Analytical disk-cylinder interaction potential laws for the computational modeling of adhesive, deformable (nano)fibers

TL;DR

This paper derives analytical laws for disk-cylinder interactions based on Lennard-Jones potentials, enabling accurate and efficient modeling of adhesive, deformable nanofibers in complex fibrous systems.

Contribution

It introduces three novel analytical potential laws for disk-cylinder interactions valid for all orientations at small separations, with thorough validation and asymptotic correctness.

Findings

Achieves correct asymptotic scaling behavior.

Obtains the $(1/\sin\alpha)$ angle dependence for non-parallel cylinders.

Provides three solutions balancing accuracy and simplicity.

Abstract

The analysis of complex fibrous systems or materials on the micro- and nanoscale, which have a high practical relevance for many technical or biological systems, requires accurate analytical descriptions of the adhesive and repulsive forces acting on the fiber surfaces. While such analytical expressions are generally needed both for theoretical studies and for computer-based simulations, the latter motivates us here to derive disk-cylinder interaction potential laws that are valid for arbitrary mutual orientations in the decisive regime of small surface separations.
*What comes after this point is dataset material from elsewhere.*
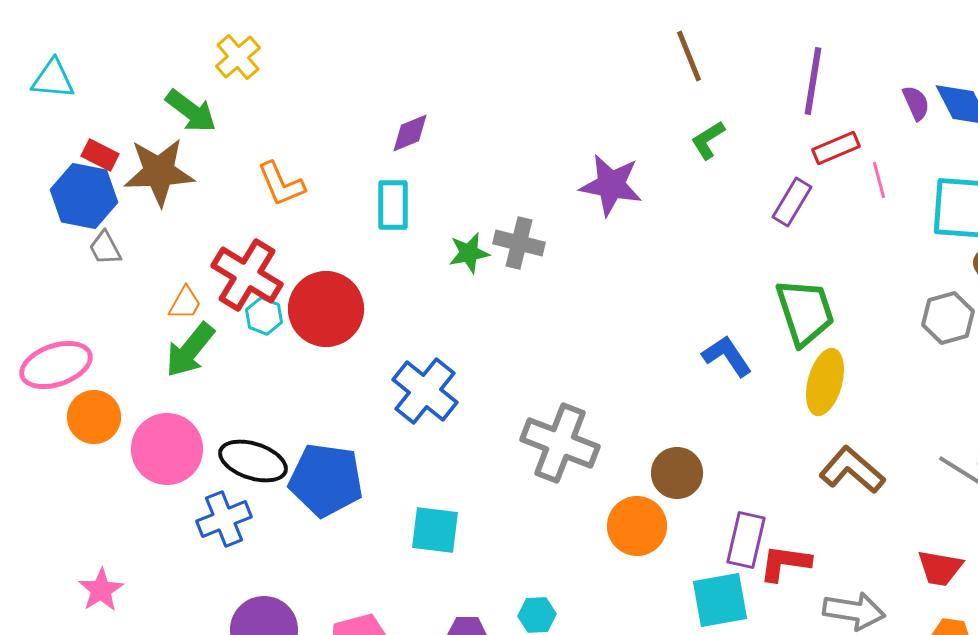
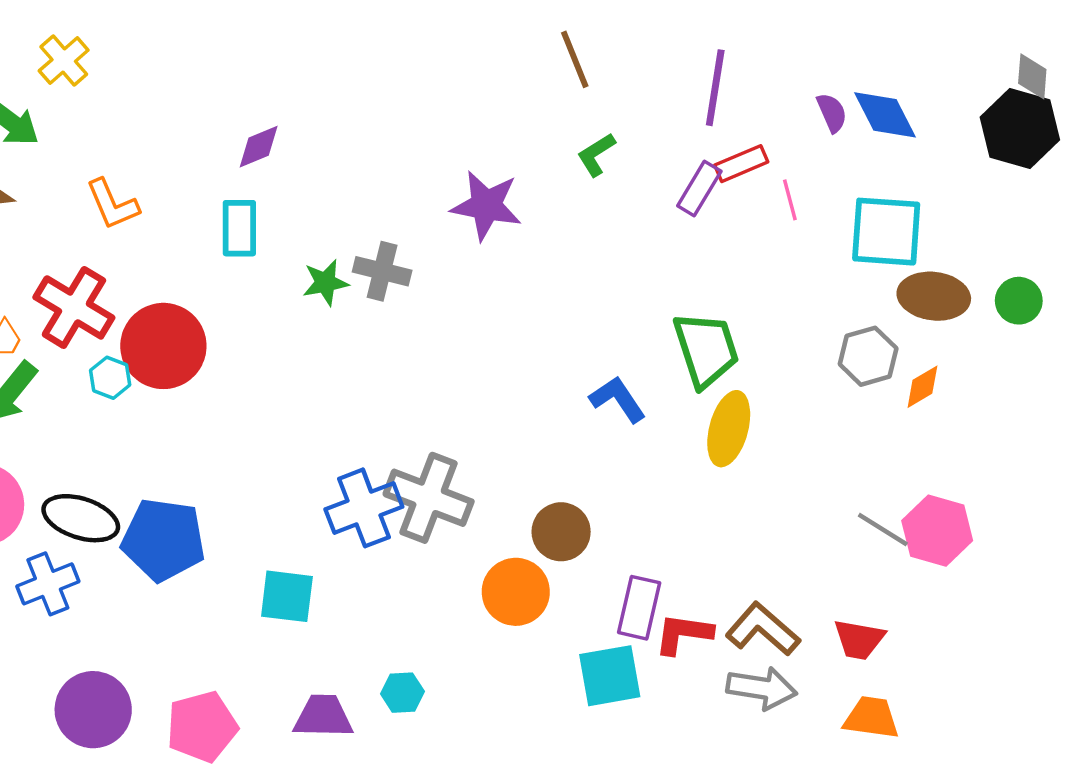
purple rectangle: (792, 202) -> (699, 189), moved
cyan hexagon: (264, 316) -> (110, 378), moved
blue cross: (425, 391) -> (364, 508), moved, turned 30
brown L-shape: (852, 470) -> (763, 629), moved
The chosen type of fundamental point-pair interaction follows the simple Lennard-Jones model with inverse power laws for both the adhesive van der Waals part and the steric, repulsive part. We present three different solutions, ranging from highest accuracy to the best trade-off between simplicity of the expression and sufficient accuracy for our intended use. The validity of simplifying approximations and the accuracy of the derived potential laws is thoroughly analyzed, using both numerical and analytical reference solutions for specific interaction cases. Most importantly, the correct asymptotic scaling behavior in the decisive regime of small separations is achieved, and also the theoretically predicted $(1\!/\!\sin\!\alpha)$-angle dependence (for non-parallel cylinders) is obtained by the proposed analytical solutions. As we show in the outlook to our current research, the derived analytical disk-cylinder interaction potential laws may be used to formulate highly efficient computational models for the interaction of arbitrarily curved fibers, such that the disk represents the cross-section of the first and the cylinder a local approximation to the shape of the second fiber.